Email has become somewhat unfashionable as a collaboration tool for open-source projects, but there are still a number of projects—such as PostgreSQL and the Linux kernel—that expect contributors to send and review patches via email. The aerc mail client is aimed at developers looking for a text-based, efficient, and extensible client that is meant to be used for working with Git and email. It uses Vim-style keybindings by default, and has an interface inspired by tmux that lets users manage multiple accounts, mails, and embedded terminals at once.
By terminal-based email client standards, aerc is relatively new.

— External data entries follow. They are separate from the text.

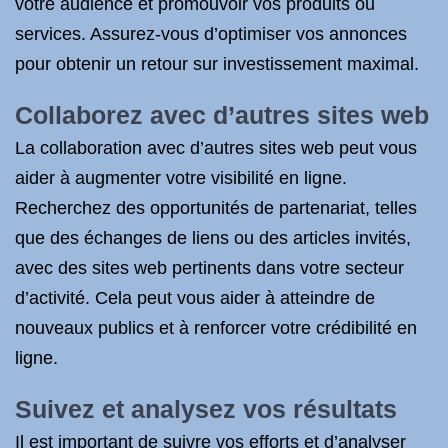
votre audience et promouvoir vos produits ou
services. Assurez-vous d’optimiser vos annonces
pour obtenir un retour sur investissement maximal.
Collaborez avec d’autres sites web
La collaboration avec d’autres sites web peut vous
aider à augmenter votre visibilité en ligne.
Recherchez des opportunités de partenariat, telles
que des échanges de liens ou des articles invités,
avec des sites web pertinents dans votre secteur
d’activité. Cela peut vous aider à atteindre de
nouveaux publics et à renforcer votre crédibilité en
ligne.
Suivez et analysez vos résultats
Il est important de suivre vos efforts et d’analyser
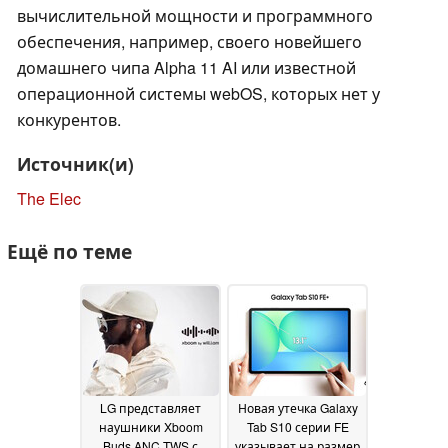
вычислительной мощности и программного
обеспечения, например, своего новейшего
домашнего чипа Alpha 11 AI или известной
операционной системы webOS, которых нет у
конкурентов.
Источник(и)
The Elec
Ещё по теме
LG представляет
Новая утечка Galaxy
наушники Xboom
Tab S10 серии FE
Buds ANC TWS с
указывает на размер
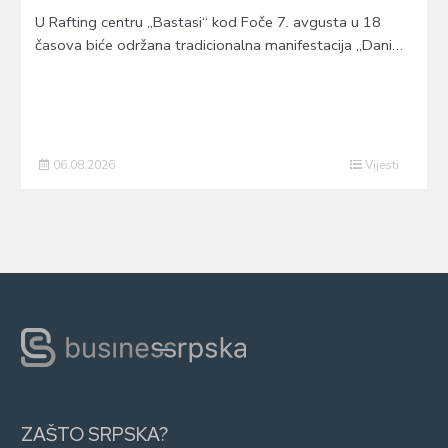
U Rafting centru „Bastasi“ kod Foče 7. avgusta u 18
časova biće održana tradicionalna manifestacija „Dani…
06.08.2026
Vijesti
ZAŠTO SRPSKA?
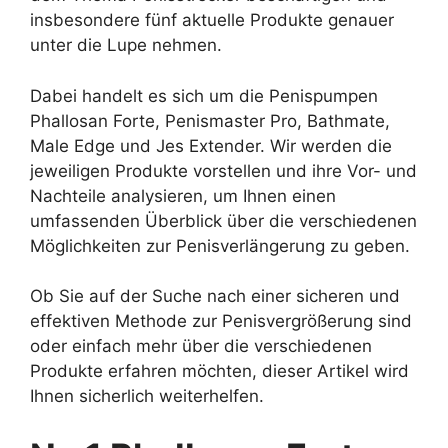
insbesondere fünf aktuelle Produkte genauer
unter die Lupe nehmen.
Dabei handelt es sich um die Penispumpen
Phallosan Forte, Penismaster Pro, Bathmate,
Male Edge und Jes Extender. Wir werden die
jeweiligen Produkte vorstellen und ihre Vor- und
Nachteile analysieren, um Ihnen einen
umfassenden Überblick über die verschiedenen
Möglichkeiten zur Penisverlängerung zu geben.
Ob Sie auf der Suche nach einer sicheren und
effektiven Methode zur Penisvergrößerung sind
oder einfach mehr über die verschiedenen
Produkte erfahren möchten, dieser Artikel wird
Ihnen sicherlich weiterhelfen.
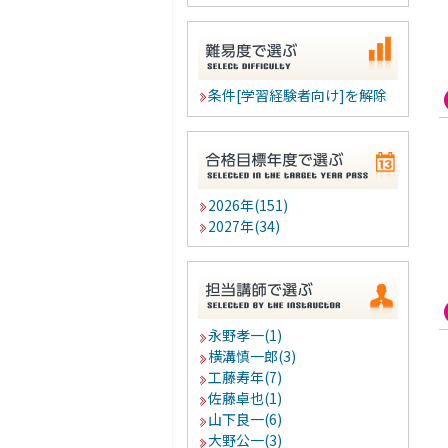
条件[学習経験者向け]を解除
2026年(151)
2027年(34)
永野孝一(1)
横溝慎一郎(3)
工藤寿年(7)
佐藤卓也(1)
山下良一(6)
大野公一(3)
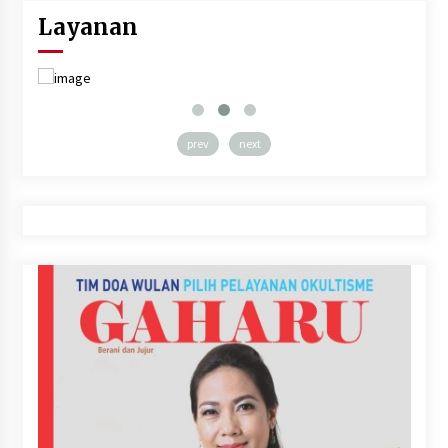
Layanan
prev
next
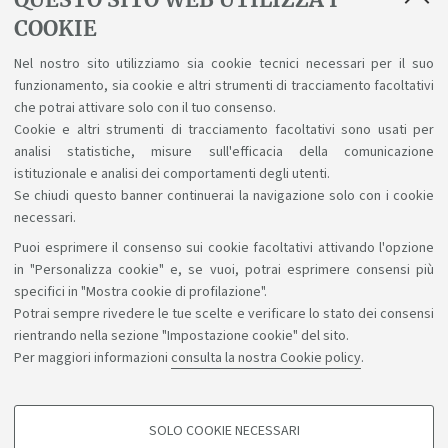
00239
A
GIUR-
8
DIRITTO TRIBUTARIO
08/A
COOKIE
93297
A
ECON-
8
Nel nostro sito utilizziamo sia cookie tecnici necessari per il suo
ECONOMIA DELL'IMPRESA E DELLA
01/A
funzionamento, sia cookie e altri strumenti di tracciamento facoltativi
CONCORRENZA
che potrai attivare solo con il tuo consenso.
Cookie e altri strumenti di tracciamento facoltativi sono usati per
analisi statistiche, misure sull'efficacia della comunicazione
istituzionale e analisi dei comportamenti degli utenti.
Se chiudi questo banner continuerai la navigazione solo con i cookie
necessari.
Puoi esprimere il consenso sui cookie facoltativi attivando l'opzione
Sosteniamo il diritto alla conoscenza
in "Personalizza cookie" e, se vuoi, potrai esprimere consensi più
specifici in "Mostra cookie di profilazione".
Seguici su:
Potrai sempre rivedere le tue scelte e verificare lo stato dei consensi
rientrando nella sezione "Impostazione cookie" del sito.
Per maggiori informazioni
consulta la nostra Cookie policy
.
App:
SOLO COOKIE NECESSARI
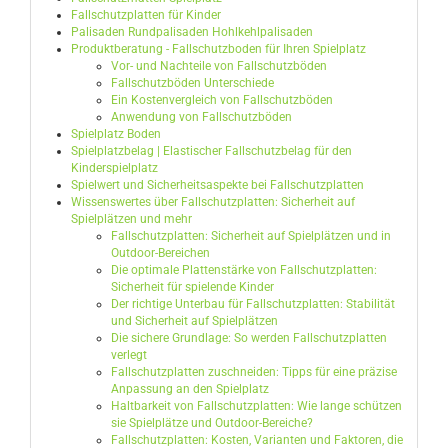
Fallschutzplatten für Kinder
Palisaden Rundpalisaden Hohlkehlpalisaden
Produktberatung - Fallschutzboden für Ihren Spielplatz
Vor- und Nachteile von Fallschutzböden
Fallschutzböden Unterschiede
Ein Kostenvergleich von Fallschutzböden
Anwendung von Fallschutzböden
Spielplatz Boden
Spielplatzbelag | Elastischer Fallschutzbelag für den
Kinderspielplatz
Spielwert und Sicherheitsaspekte bei Fallschutzplatten
Wissenswertes über Fallschutzplatten: Sicherheit auf
Spielplätzen und mehr
Fallschutzplatten: Sicherheit auf Spielplätzen und in
Outdoor-Bereichen
Die optimale Plattenstärke von Fallschutzplatten:
Sicherheit für spielende Kinder
Der richtige Unterbau für Fallschutzplatten: Stabilität
und Sicherheit auf Spielplätzen
Die sichere Grundlage: So werden Fallschutzplatten
verlegt
Fallschutzplatten zuschneiden: Tipps für eine präzise
Anpassung an den Spielplatz
Haltbarkeit von Fallschutzplatten: Wie lange schützen
sie Spielplätze und Outdoor-Bereiche?
Fallschutzplatten: Kosten, Varianten und Faktoren, die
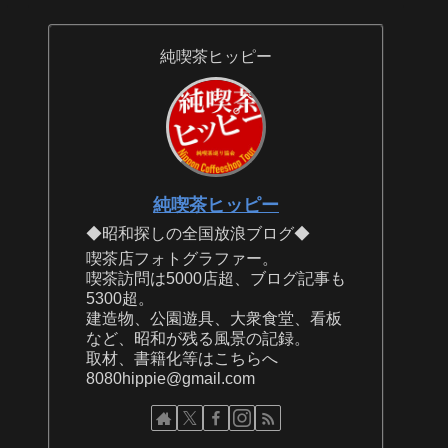
純喫茶ヒッピー
純喫茶ヒッピー
◆昭和探しの全国放浪ブログ◆
喫茶店フォトグラファー。
喫茶訪問は5000店超、ブログ記事も
5300超。
建造物、公園遊具、大衆食堂、看板
など、昭和が残る風景の記録。
取材、書籍化等はこちらへ
8080hippie@gmail.com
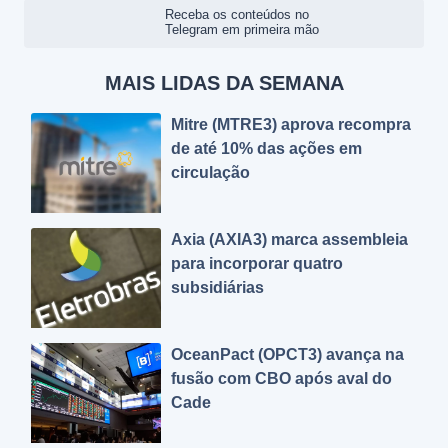
Receba os conteúdos no
Telegram em primeira mão
MAIS LIDAS DA SEMANA
Mitre (MTRE3) aprova recompra
de até 10% das ações em
circulação
Axia (AXIA3) marca assembleia
para incorporar quatro
subsidiárias
OceanPact (OPCT3) avança na
fusão com CBO após aval do
Cade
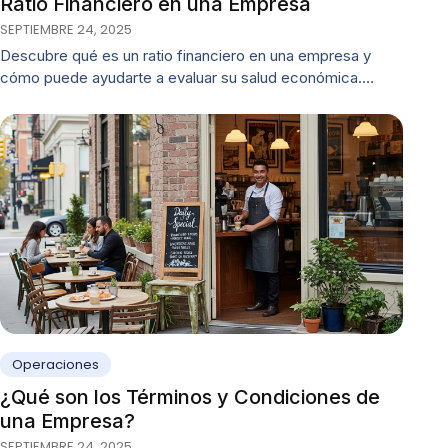
Ratio Financiero en una Empresa
SEPTIEMBRE 24, 2025
Descubre qué es un ratio financiero en una empresa y
cómo puede ayudarte a evaluar su salud económica.…
Operaciones
¿Qué son los Términos y Condiciones de
una Empresa?
SEPTIEMBRE 24, 2025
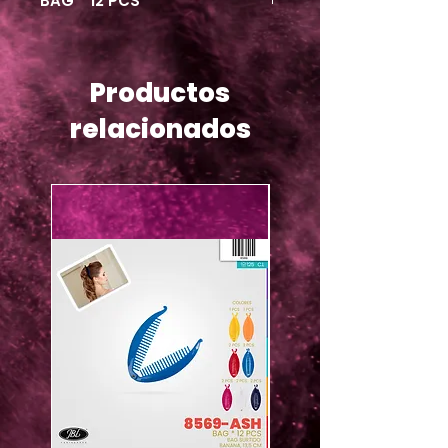
BAG * 12 PCS
Productos
relacionados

The popular Mutt text-based email client was first released in 1995, and its fork NeoMutt was first released in 2016. The venerable Pine mail client was first released in 1992, and its rewrite Alpine appeared in 2007. At only six years old, aerc is a new kid on the block. Drew DeVault made the first commit to the aerc project in January 2018, and announced the 0.1.0 pre-release in June 2019. The project is written in Go, and made available under the MIT License.
The name was something of a mystery, so I emailed DeVault to ask where it came from. He replied that it originally stood for "asynchronous email reading client", to signify that the user interface and the network code to communicate with IMAP servers, etc., were decoupled to make the user experience better. That name, he said, was not very meaningful and "soon fell into the dustbin of history".